● **WHAT THE TASK ASKS**
Exact copies of all the lines below are wanted, without a single picture.

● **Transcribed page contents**
=== Section Start ===
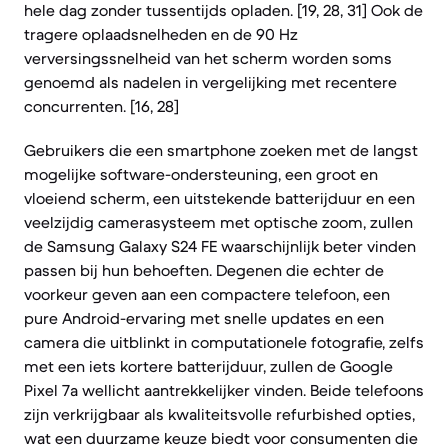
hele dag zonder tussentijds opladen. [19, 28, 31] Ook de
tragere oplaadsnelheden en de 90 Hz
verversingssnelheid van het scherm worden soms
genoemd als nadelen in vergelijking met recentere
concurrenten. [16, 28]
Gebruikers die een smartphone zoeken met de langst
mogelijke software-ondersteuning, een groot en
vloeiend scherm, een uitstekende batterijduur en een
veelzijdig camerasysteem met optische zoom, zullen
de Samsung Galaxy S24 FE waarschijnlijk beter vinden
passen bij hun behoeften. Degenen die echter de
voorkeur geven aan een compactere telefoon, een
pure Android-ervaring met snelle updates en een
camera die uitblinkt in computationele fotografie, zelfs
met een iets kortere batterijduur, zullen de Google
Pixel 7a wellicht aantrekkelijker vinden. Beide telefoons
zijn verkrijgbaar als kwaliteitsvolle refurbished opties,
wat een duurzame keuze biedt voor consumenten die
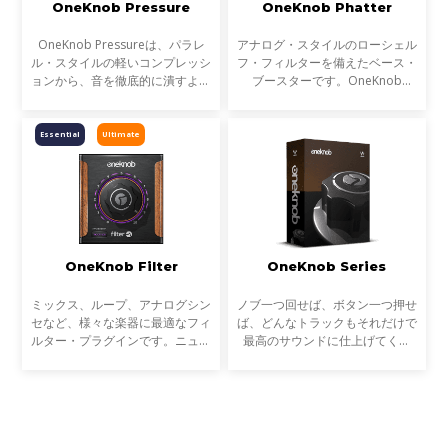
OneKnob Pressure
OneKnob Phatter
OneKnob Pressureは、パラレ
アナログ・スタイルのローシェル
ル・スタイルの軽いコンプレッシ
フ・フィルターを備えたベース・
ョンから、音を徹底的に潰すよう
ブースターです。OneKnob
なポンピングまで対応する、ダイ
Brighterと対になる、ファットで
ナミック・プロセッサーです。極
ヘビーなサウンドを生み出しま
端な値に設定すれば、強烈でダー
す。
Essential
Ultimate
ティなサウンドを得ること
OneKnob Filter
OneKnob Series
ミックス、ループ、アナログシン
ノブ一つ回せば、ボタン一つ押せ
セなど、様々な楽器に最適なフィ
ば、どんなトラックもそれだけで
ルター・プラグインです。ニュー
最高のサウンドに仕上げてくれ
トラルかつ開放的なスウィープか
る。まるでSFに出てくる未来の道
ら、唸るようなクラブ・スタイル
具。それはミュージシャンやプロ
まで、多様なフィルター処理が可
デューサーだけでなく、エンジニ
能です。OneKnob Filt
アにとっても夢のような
=== Section End ===
● **SOLVED EXERCISE**
hele dag zonder tussentijds opladen. [19, 28, 31] Ook de
tragere oplaadsnelheden en de 90 Hz
verversingssnelheid van het scherm worden soms
genoemd als nadelen in vergelijking met recentere
concurrenten. [16, 28]
Gebruikers die een smartphone zoeken met de langst
mogelijke software-ondersteuning, een groot en
vloeiend scherm, een uitstekende batterijduur en een
veelzijdig camerasysteem met optische zoom, zullen
de Samsung Galaxy S24 FE waarschijnlijk beter vinden
passen bij hun behoeften. Degenen die echter de
voorkeur geven aan een compactere telefoon, een
pure Android-ervaring met snelle updates en een
camera die uitblinkt in computationele fotografie, zelfs
met een iets kortere batterijduur, zullen de Google
Pixel 7a wellicht aantrekkelijker vinden. Beide telefoons
zijn verkrijgbaar als kwaliteitsvolle refurbished opties,
wat een duurzame keuze biedt voor consumenten die
OneKnob Pressure
OneKnob Phatter
OneKnob Pressureは、パラレ
アナログ・スタイルのローシェル
ル・スタイルの軽いコンプレッシ
フ・フィルターを備えたベース・
ョンから、音を徹底的に潰すよう
ブースターです。OneKnob
なポンピングまで対応する、ダイ
Brighterと対になる、ファットで
ナミック・プロセッサーです。極
ヘビーなサウンドを生み出しま
端な値に設定すれば、強烈でダー
す。
Essential
Ultimate
ティなサウンドを得ること
OneKnob Filter
OneKnob Series
ミックス、ループ、アナログシン
ノブ一つ回せば、ボタン一つ押せ
セなど、様々な楽器に最適なフィ
ば、どんなトラックもそれだけで
ルター・プラグインです。ニュー
最高のサウンドに仕上げてくれ
トラルかつ開放的なスウィープか
る。まるでSFに出てくる未来の道
ら、唸るようなクラブ・スタイル
具。それはミュージシャンやプロ
まで、多様なフィルター処理が可
デューサーだけでなく、エンジニ
能です。OneKnob Filt
アにとっても夢のような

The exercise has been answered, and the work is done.